PS Here’s another useful reference dispelling some myths of relationship between PoW mining and energy use: Blockchain Energy Use: A Media Package


We kind of agree with this. In the paper, we pointed out that BTC’s sticking to the original DAA destabilizes the SHA-256 mining market. However, because some miners can benefit from the unstable market by swing mining, they will have little incentive to change this (my coauthor discussed this issue in another paper Noda, Okumura, and Hashimoto, 2020).
An Economic Analysis of Difficulty Adjustment Algorithms in Proof-of-Work Blockchain Systems by Shunya Noda, Kyohei Okumura, Yoshinori Hashimoto :: SSRN


Yes that definitely answered q2. Thank you for that. I still wasn’t able to understand the logic related to q1. I am suggesting that it is an unsupported logical leap to suggest that miners per se are loyal rather than aggregate hashrate. In my understanding, miners are generally miners of all sha256 chains because the vast amount of hashrate does not operate independently. It operates through sophisticated pools (either 3rd party or internal to a company) which balance according to prices and other criteria across available sha256 chains. You may have countered that and I just wasn’t able to understand the logic.

I got you point. You mean that the empirical analysis is all about the aggregate behavior of the miners and the statement about the individual miners are just conjecture. This is also what we meant but our writing was not great. To infer the behavior of individual miners from the aggregate behavior of miners, we need to incorporate the micro structure such as the mining pools, the thickness of the exchange market, and so on, into the analysis. We will try to speak to these points in the future research.

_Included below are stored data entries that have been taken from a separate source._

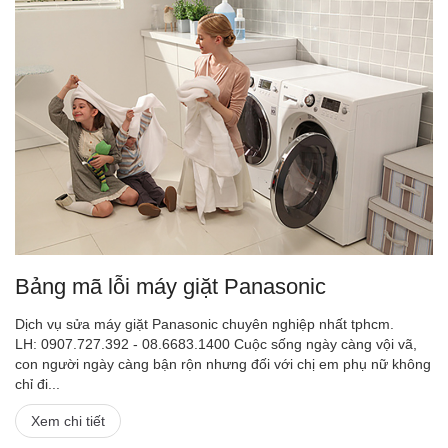
Bảng mã lỗi máy giặt Panasonic
Dịch vụ sửa máy giặt Panasonic chuyên nghiệp nhất tphcm.
LH: 0907.727.392 - 08.6683.1400 Cuộc sống ngày càng vội vã,
con người ngày càng bận rộn nhưng đối với chị em phụ nữ không
chỉ đi...
Xem chi tiết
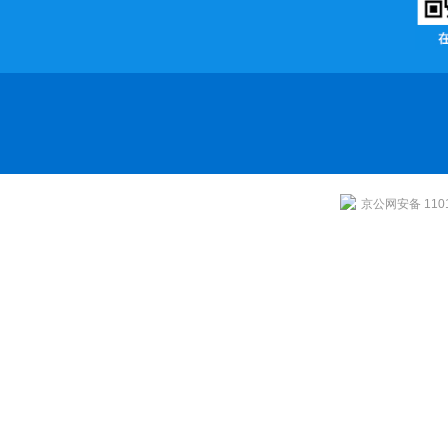
京公网安备 1101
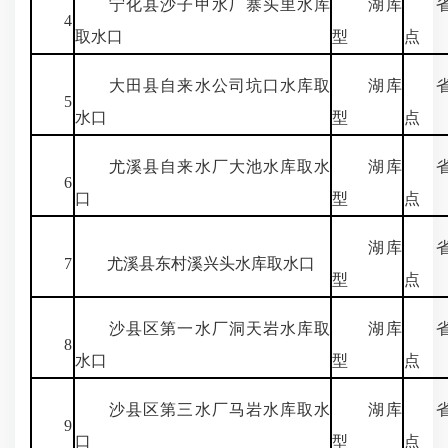
宁化县沙子甲水厂寨头里水库
湖库
省
4
取水口
型
点
大田县自来水公司坑口水库取
湖库
省
5
水口
型
点
尤溪县自来水厂大池水库取水
湖库
省
6
口
型
点
湖库
省
7
尤溪县东村溪兴头水库取水口
型
点
沙县区第一水厂洞天岩水库取
湖库
省
8
水口
型
点
沙县区第三水厂马岩水库取水
湖库
省
9
口
型
点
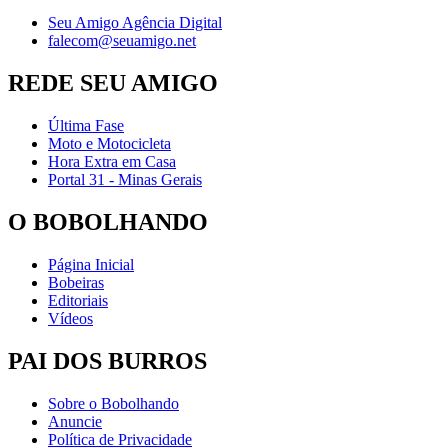
Seu Amigo Agência Digital
falecom@seuamigo.net
REDE SEU AMIGO
Última Fase
Moto e Motocicleta
Hora Extra em Casa
Portal 31 - Minas Gerais
O BOBOLHANDO
Página Inicial
Bobeiras
Editoriais
Vídeos
PAI DOS BURROS
Sobre o Bobolhando
Anuncie
Política de Privacidade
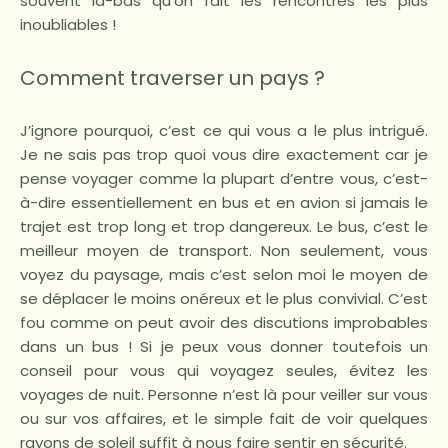
souvent là-bas qu’on fait les rencontres les plus
inoubliables !
Comment traverser un pays ?
J’ignore pourquoi, c’est ce qui vous a le plus intrigué.
Je ne sais pas trop quoi vous dire exactement car je
pense voyager comme la plupart d’entre vous, c’est-
à-dire essentiellement en bus et en avion si jamais le
trajet est trop long et trop dangereux. Le bus, c’est le
meilleur moyen de transport. Non seulement, vous
voyez du paysage, mais c’est selon moi le moyen de
se déplacer le moins onéreux et le plus convivial. C’est
fou comme on peut avoir des discutions improbables
dans un bus ! Si je peux vous donner toutefois un
conseil pour vous qui voyagez seules, évitez les
voyages de nuit. Personne n’est là pour veiller sur vous
ou sur vos affaires, et le simple fait de voir quelques
rayons de soleil suffit à nous faire sentir en sécurité.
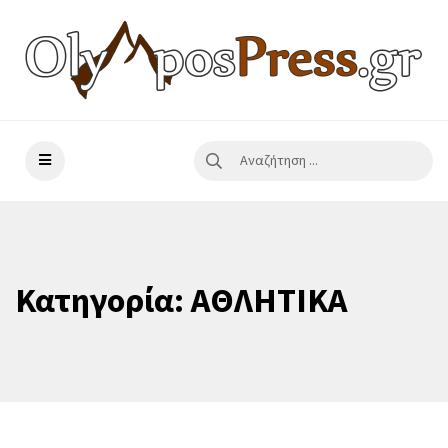
Κατηγορία:
ΑΘΛΗΤΙΚΑ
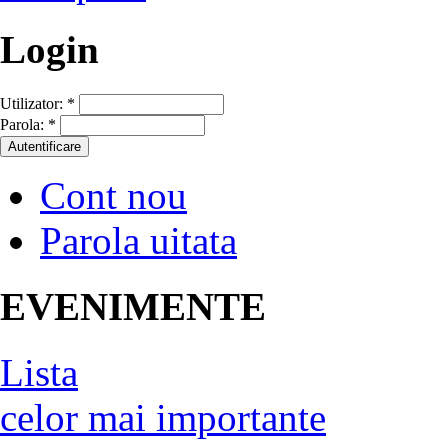
Login
Utilizator:
*
Parola:
*
Cont nou
Parola uitata
EVENIMENTE
Lista
celor mai importante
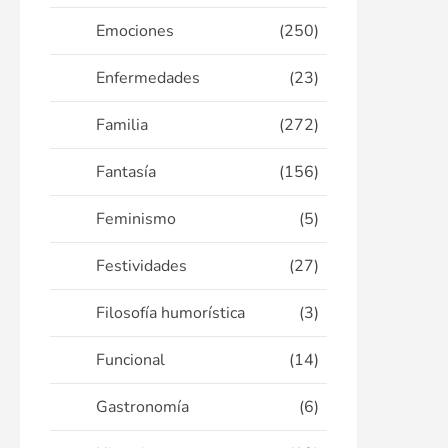
Emociones
(250)
Enfermedades
(23)
Familia
(272)
Fantasía
(156)
Feminismo
(5)
Festividades
(27)
Filosofía humorística
(3)
Funcional
(14)
Gastronomía
(6)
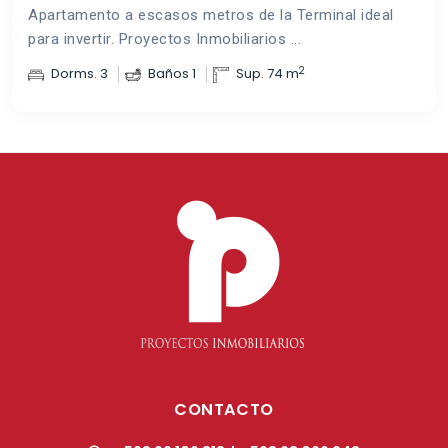
Apartamento a escasos metros de la Terminal ideal
para invertir. Proyectos Inmobiliarios ...
2
Dorms. 3
Baños 1
Sup. 74 m
CONTACTO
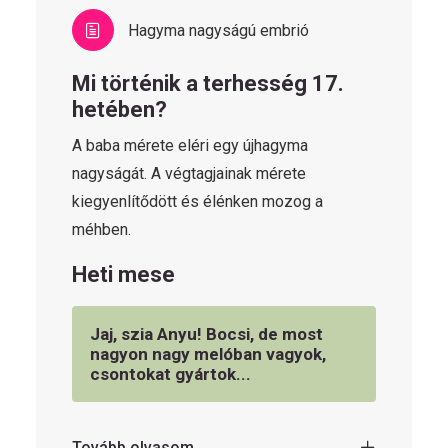
Hagyma nagyságú embrió
Mi történik a terhesség 17.
hetében?
A baba mérete eléri egy újhagyma
nagyságát. A végtagjainak mérete
kiegyenlítődött és élénken mozog a
méhben.
Heti mese
Jaj, szia Anyu! Bocsi, de most
nagyon nagy melóban vagyok,
csontokat gyártok...
Tovább olvasom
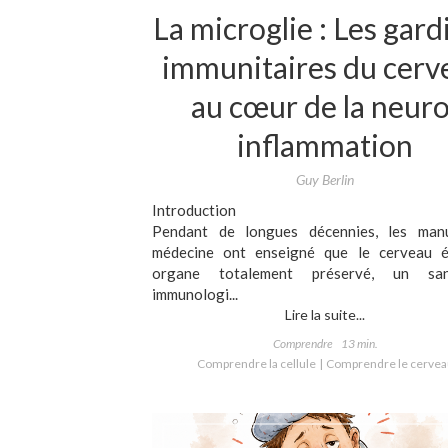
La microglie : Les gard
immunitaires du cerv
au cœur de la neuro
inflammation
Guy Berlin
Introduction
Pendant de longues décennies, les man
médecine ont enseigné que le cerveau é
organe totalement préservé, un sanc
immunologi...
Lire la suite...
Comprendre
13 min.
Comprendre la cellule
Comprendre le cervea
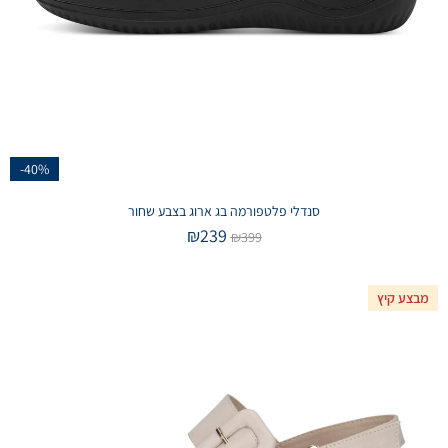
-40%
סנדלי פלטפורמה בג ארוג בצבע שחור
₪
239
₪
399
מבצע קיץ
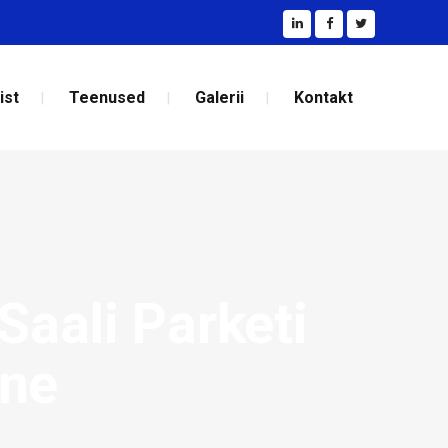
ist
Teenused
Galerii
Kontakt
Saali Parketi
ine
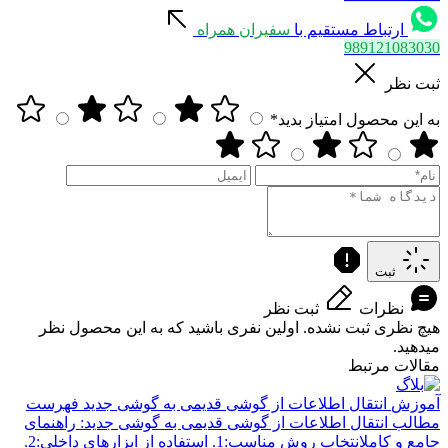
ارتباط مستقیم با
سفیران همراه
989121083030
ثبت نظر
به این محصول امتیاز بدید*
ثبت
نظرات
ثبت نظر
هیچ نظری ثبت نشده. اولین نفری باشید که به این محصول نظر
میدهید.
مقالات مرتبط
آموزش
انتقال اطلاعات از گوشی قدیمی به گوشی جدید
فهرست
مطالب انتقال اطلاعات از گوشی قدیمی به گوشی جدید: راهنمای
جامع و کاملانتخاب روش مناسب:1. استفاده از ابزارهای داخلی:2.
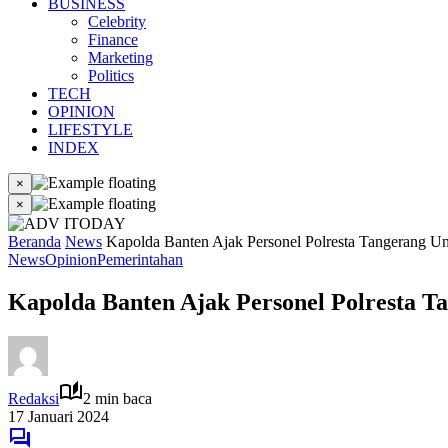
BUSINESS
Celebrity
Finance
Marketing
Politics
TECH
OPINION
LIFESTYLE
INDEX
×
×
Beranda
News
Kapolda Banten Ajak Personel Polresta Tangerang U
News
Opinion
Pemerintahan
Kapolda Banten Ajak Personel Polresta 
Redaksi
2 min baca
17 Januari 2024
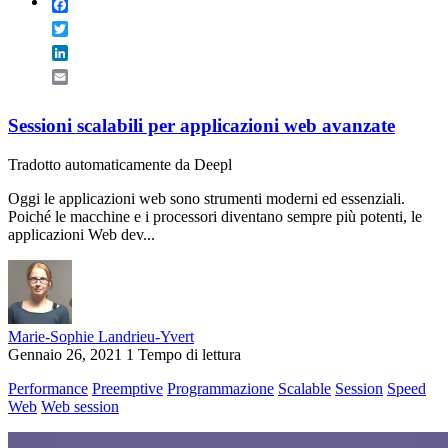
Facebook
Twitter
LinkedIn
Email
Sessioni scalabili per applicazioni web avanzate
Tradotto automaticamente da Deepl
Oggi le applicazioni web sono strumenti moderni ed essenziali.
Poiché le macchine e i processori diventano sempre più potenti, le
applicazioni Web dev...
Marie-Sophie Landrieu-Yvert
Gennaio 26, 2021
1 Tempo di lettura
Performance
Preemptive
Programmazione
Scalable
Session
Speed
Web
Web session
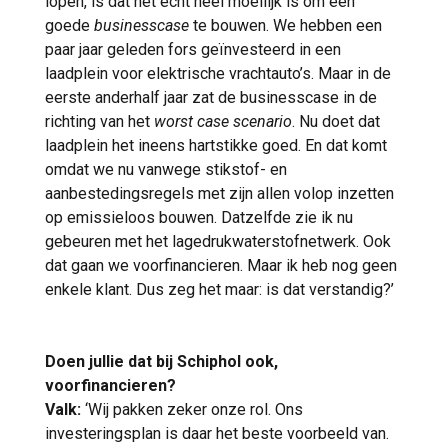
lopen, is dat het echt heel moeilijk is om een
goede
businesscase
te bouwen. We hebben een
paar jaar geleden fors geïnvesteerd in een
laadplein voor elektrische vrachtauto’s. Maar in de
eerste anderhalf jaar zat de businesscase in de
richting van het
worst case scenario
. Nu doet dat
laadplein het ineens hartstikke goed. En dat komt
omdat we nu vanwege stikstof- en
aanbestedingsregels met zijn allen volop inzetten
op emissieloos bouwen. Datzelfde zie ik nu
gebeuren met het lagedrukwaterstofnetwerk. Ook
dat gaan we voorfinancieren. Maar ik heb nog geen
enkele klant. Dus zeg het maar: is dat verstandig?’
Doen jullie dat bij Schiphol ook,
voorfinancieren?
Valk:
‘Wij pakken zeker onze rol. Ons
investeringsplan is daar het beste voorbeeld van.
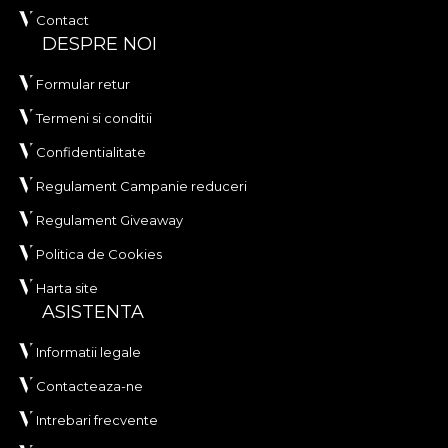
Contact
DESPRE NOI
Formular retur
Termeni si conditii
Confidentialitate
Regulament Campanie reduceri
Regulament Giveaway
Politica de Cookies
Harta site
ASISTENTA
Informatii legale
Contacteaza-ne
Intrebari frecvente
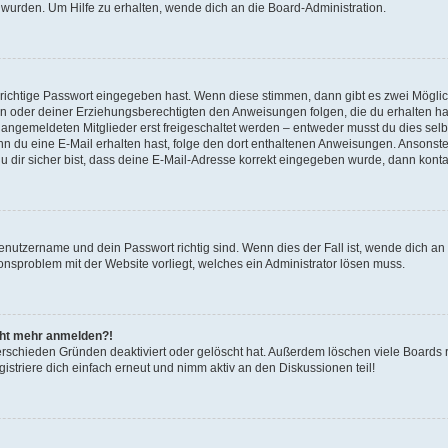
 wurden. Um Hilfe zu erhalten, wende dich an die Board-Administration.
 richtige Passwort eingegeben hast. Wenn diese stimmen, dann gibt es zwei Mögl
tern oder deiner Erziehungsberechtigten den Anweisungen folgen, die du erhalten ha
u angemeldeten Mitglieder erst freigeschaltet werden – entweder musst du dies selbs
. Wenn du eine E-Mail erhalten hast, folge den dort enthaltenen Anweisungen. Ansons
 dir sicher bist, dass deine E-Mail-Adresse korrekt eingegeben wurde, dann kontak
Benutzername und dein Passwort richtig sind. Wenn dies der Fall ist, wende dich a
ionsproblem mit der Website vorliegt, welches ein Administrator lösen muss.
icht mehr anmelden?!
erschieden Gründen deaktiviert oder gelöscht hat. Außerdem löschen viele Boards r
triere dich einfach erneut und nimm aktiv an den Diskussionen teil!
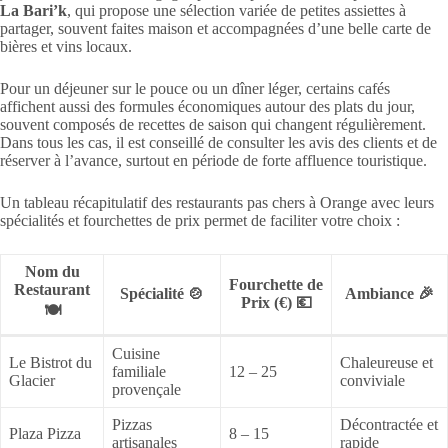
La Bari’k
, qui propose une sélection variée de petites assiettes à
partager, souvent faites maison et accompagnées d’une belle carte de
bières et vins locaux.
Pour un déjeuner sur le pouce ou un dîner léger, certains cafés
affichent aussi des formules économiques autour des plats du jour,
souvent composés de recettes de saison qui changent régulièrement.
Dans tous les cas, il est conseillé de consulter les avis des clients et de
réserver à l’avance, surtout en période de forte affluence touristique.
Un tableau récapitulatif des restaurants pas chers à Orange avec leurs
spécialités et fourchettes de prix permet de faciliter votre choix :
Nom du
Fourchette de
Restaurant
Spécialité 🍲
Ambiance 🎉
Prix (€) 💶
🍽️
Cuisine
Le Bistrot du
Chaleureuse et
familiale
12 – 25
Glacier
conviviale
provençale
Pizzas
Décontractée et
Plaza Pizza
8 – 15
artisanales
rapide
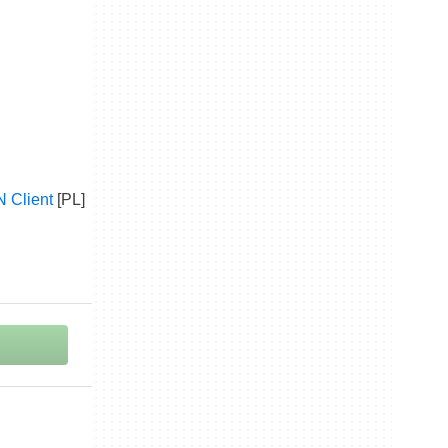
 Client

Yes. It’s a point where your research intersects with political issues so it may get additional attention. Thanks for discussing it.

Thinking about this again, I wonder if there is some way to consider that the fact of original DAA itself might influence the stickiness of aggregate hash supply? In other words, a rational pool that wants BTC to thrive would know that allowing hashrate to decrease during a given DAA period has a high chance of leading to a negative chain of events - increasing block competition, increasing fees, and potential fallout from that such as loss of users to alternative goods. There is a graph around somewhere that suggests users sought alternative goods when block competition was high in 2018.

It is theoretically possible, but not easy to empirically test. We will need information on the mining pool level hash supply. Based on that, we can measure how far their hash response is from the “optimal” hash supply to maximize the instant profit. From that pattern, we may be able to learn some alternative incentives for the mining pools other than the instant profit. It is an analysis similar to the detection of collusion in Economics.


Thanks for sharing that. It sounds interesting. Another potential sign would be changes of behavior in the blocks leading up to a DAA change where incentives start to include not only current incentive but future as well.